Repeat the lines from the line with "उत्तरकाशी आते समय" to the line with "उक्त खोया हुआ" in the listing below, keeping both end lines and adding nothing.

» **GIVEN DATA**:
>>>>>

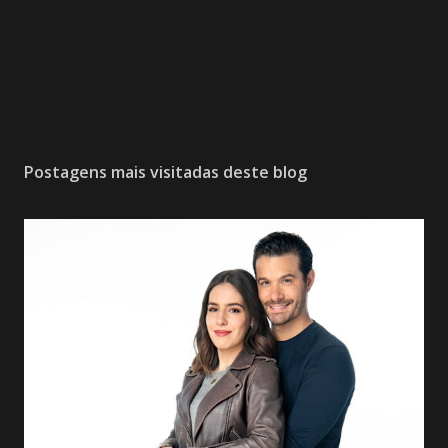
Postagens mais visitadas deste blog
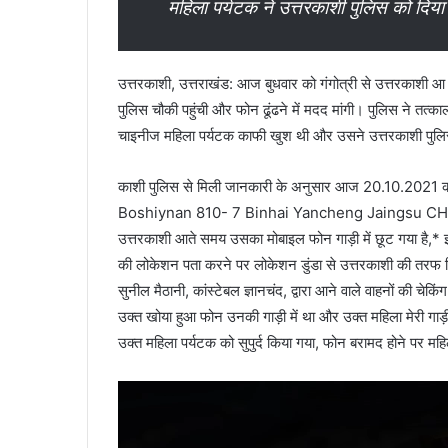
महिला पर्यटक ने उत्तरकाशी पुलिस को दिया
उत्तरकाशी, उत्तराखंड: आज बुधवार को गंगोत्री से उत्तरकाशी आ
पुलिस चौकी पहुंची और फोन ढूंढने में मदद मांगी। पुलिस ने त
चाइनीज महिला पर्यटक काफी खुश थी और उसने उत्तरकाशी पुल
काशी पुलिस से मिली जानकारी के अनुसार आज 20.10.20
Boshiynan 810- 7 Binhai Yancheng Jaingsu CHINA* ने
उत्तरकाशी आते समय उसका मोबाइल फोन गाड़ी में छूट गया है,* 
की लोकेशन पता करने पर लोकेशन डुंडा से उत्तरकाशी की तरफ निक
सुनील मैठानी, कांस्टेबल ज्ञानचंद, द्वारा आने वाले वाहनों की च
उक्त खोया हुआ फोन उनकी गाड़ी में था और उक्त महिला मेरी गाड़
उक्त महिला पर्यटक को सुपुर्द किया गया, फोन बरामद होने पर महि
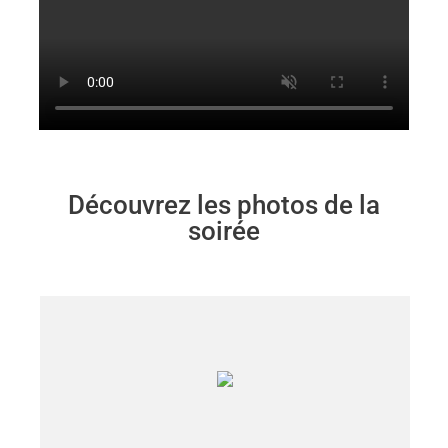
Découvrez les photos de la
soirée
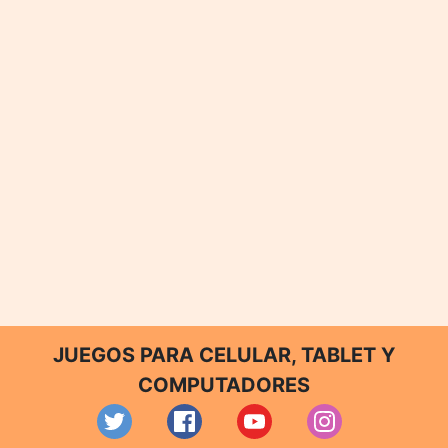
JUEGOS PARA CELULAR, TABLET Y
COMPUTADORES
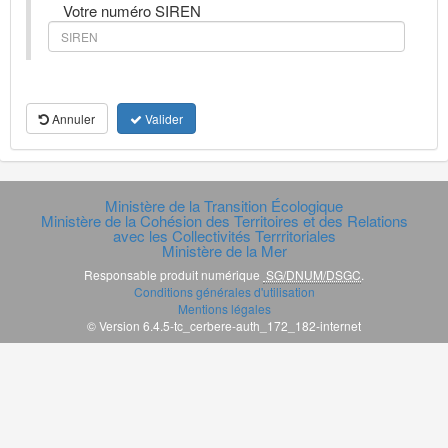
Votre numéro SIREN
Annuler
Valider
Ministère de la Transition Écologique
Ministère de la Cohésion des Territoires et des Relations
avec les Collectivités Terrritoriales
Ministère de la Mer
Responsable produit numérique
SG/DNUM/DSGC
.
Conditions générales d'utilisation
Mentions légales
© Version 6.4.5-tc_cerbere-auth_172_182-internet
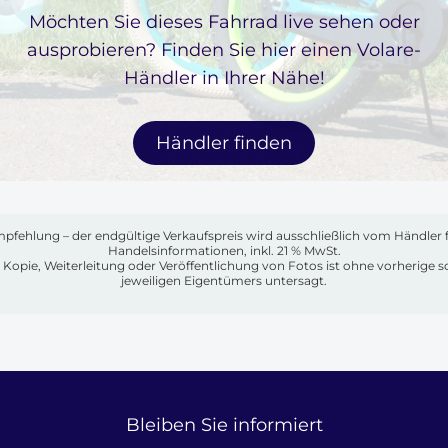
Möchten Sie dieses Fahrrad live sehen oder
ausprobieren? Finden Sie hier einen Volare-
Händler in Ihrer Nähe!
Händler finden
mpfehlung – der endgültige Verkaufspreis wird ausschließlich vom Händler 
Handelsinformationen, inkl. 21 % MwSt.
ng, Kopie, Weiterleitung oder Veröffentlichung von Fotos ist ohne vorherige
jeweiligen Eigentümers untersagt.
Bleiben Sie informiert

<<<<<

» **EXPECTED ANSWER**:
उत्तरकाशी आते समय उसका मोबाइल फोन गाड़ी में छूट गया है,* 
की लोकेशन पता करने पर लोकेशन डुंडा से उत्तरकाशी की तरफ निक
सुनील मैठानी, कांस्टेबल ज्ञानचंद, द्वारा आने वाले वाहनों की च
उक्त खोया हुआ फोन उनकी गाड़ी में था और उक्त महिला मेरी गाड़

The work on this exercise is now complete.